Goal of the exercise: Read the lines below. Copy out any that hold the string "ESXi".

Transcribed page contents:
--- START ---
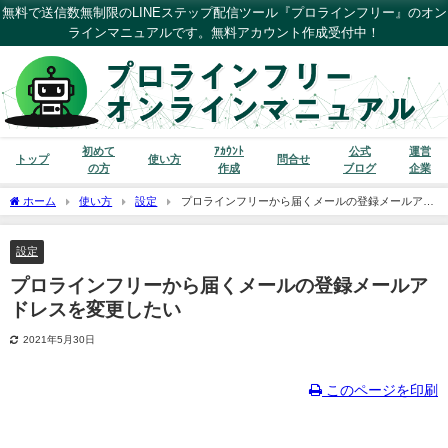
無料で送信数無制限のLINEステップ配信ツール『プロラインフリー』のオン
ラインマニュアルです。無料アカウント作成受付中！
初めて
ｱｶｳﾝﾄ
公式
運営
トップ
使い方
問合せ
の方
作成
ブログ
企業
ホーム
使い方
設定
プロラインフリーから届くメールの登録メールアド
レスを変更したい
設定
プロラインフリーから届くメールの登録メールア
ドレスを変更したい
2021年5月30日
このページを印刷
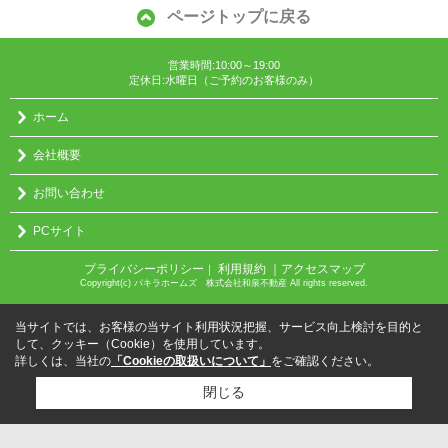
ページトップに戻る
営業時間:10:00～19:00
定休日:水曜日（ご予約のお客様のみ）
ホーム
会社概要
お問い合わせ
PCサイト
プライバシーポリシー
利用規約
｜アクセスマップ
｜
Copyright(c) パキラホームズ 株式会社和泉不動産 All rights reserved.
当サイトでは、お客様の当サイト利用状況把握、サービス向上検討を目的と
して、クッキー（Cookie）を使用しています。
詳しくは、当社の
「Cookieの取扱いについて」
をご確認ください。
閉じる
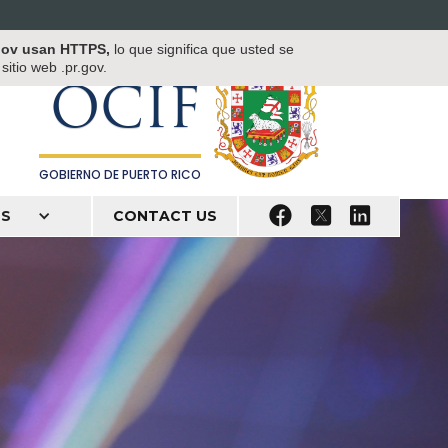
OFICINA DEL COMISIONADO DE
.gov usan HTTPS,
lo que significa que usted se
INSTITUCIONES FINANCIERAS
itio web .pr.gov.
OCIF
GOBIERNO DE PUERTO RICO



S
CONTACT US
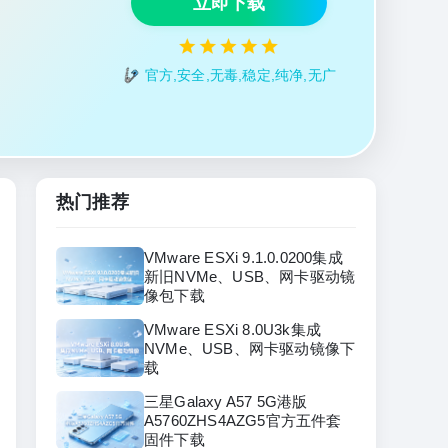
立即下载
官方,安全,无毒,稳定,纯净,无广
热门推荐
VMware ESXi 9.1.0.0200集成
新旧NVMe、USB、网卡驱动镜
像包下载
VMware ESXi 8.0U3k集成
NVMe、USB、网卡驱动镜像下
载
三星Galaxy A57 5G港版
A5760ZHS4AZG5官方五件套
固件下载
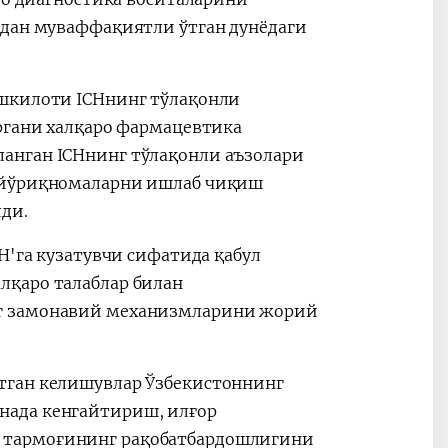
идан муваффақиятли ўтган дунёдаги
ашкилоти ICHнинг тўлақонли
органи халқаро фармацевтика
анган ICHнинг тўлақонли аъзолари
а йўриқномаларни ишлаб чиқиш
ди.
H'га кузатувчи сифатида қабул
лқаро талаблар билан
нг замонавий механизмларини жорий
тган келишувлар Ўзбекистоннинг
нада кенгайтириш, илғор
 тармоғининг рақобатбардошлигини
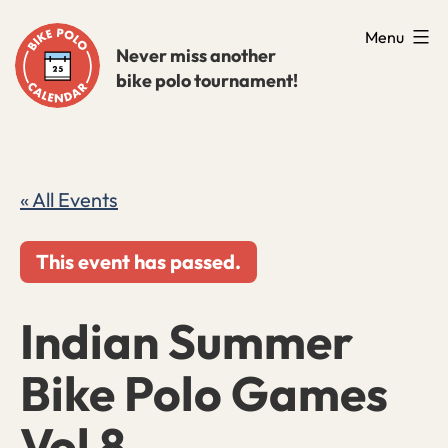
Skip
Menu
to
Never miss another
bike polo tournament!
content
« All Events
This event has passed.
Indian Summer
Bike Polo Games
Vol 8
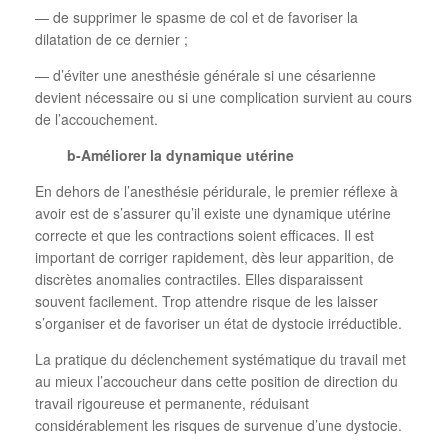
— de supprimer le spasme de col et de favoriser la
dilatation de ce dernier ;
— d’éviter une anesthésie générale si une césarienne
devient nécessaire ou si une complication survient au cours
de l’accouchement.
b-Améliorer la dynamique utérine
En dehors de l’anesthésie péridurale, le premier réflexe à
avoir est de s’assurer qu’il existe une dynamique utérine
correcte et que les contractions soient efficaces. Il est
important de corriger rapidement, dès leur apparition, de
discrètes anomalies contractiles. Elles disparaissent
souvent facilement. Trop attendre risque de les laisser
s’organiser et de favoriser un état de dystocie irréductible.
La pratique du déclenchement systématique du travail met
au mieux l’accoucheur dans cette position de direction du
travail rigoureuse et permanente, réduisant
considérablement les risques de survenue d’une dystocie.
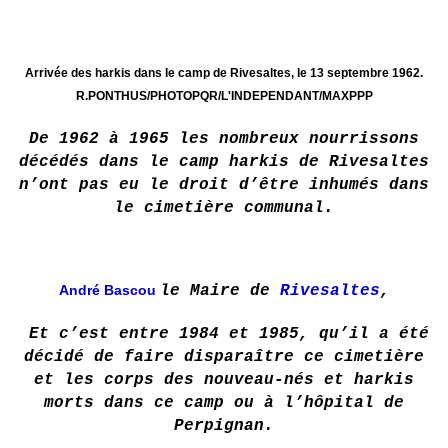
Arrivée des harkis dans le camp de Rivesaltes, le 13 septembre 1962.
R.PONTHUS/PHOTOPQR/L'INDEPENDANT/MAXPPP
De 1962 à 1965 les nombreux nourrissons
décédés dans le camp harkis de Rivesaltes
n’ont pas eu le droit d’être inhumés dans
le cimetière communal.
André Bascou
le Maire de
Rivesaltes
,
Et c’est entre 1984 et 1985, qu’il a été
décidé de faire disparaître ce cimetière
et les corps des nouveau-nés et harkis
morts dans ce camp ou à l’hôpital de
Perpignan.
--- END ---
Task result:
VMware ESXi 9.1.0.0200集成
VMware ESXi 8.0U3k集成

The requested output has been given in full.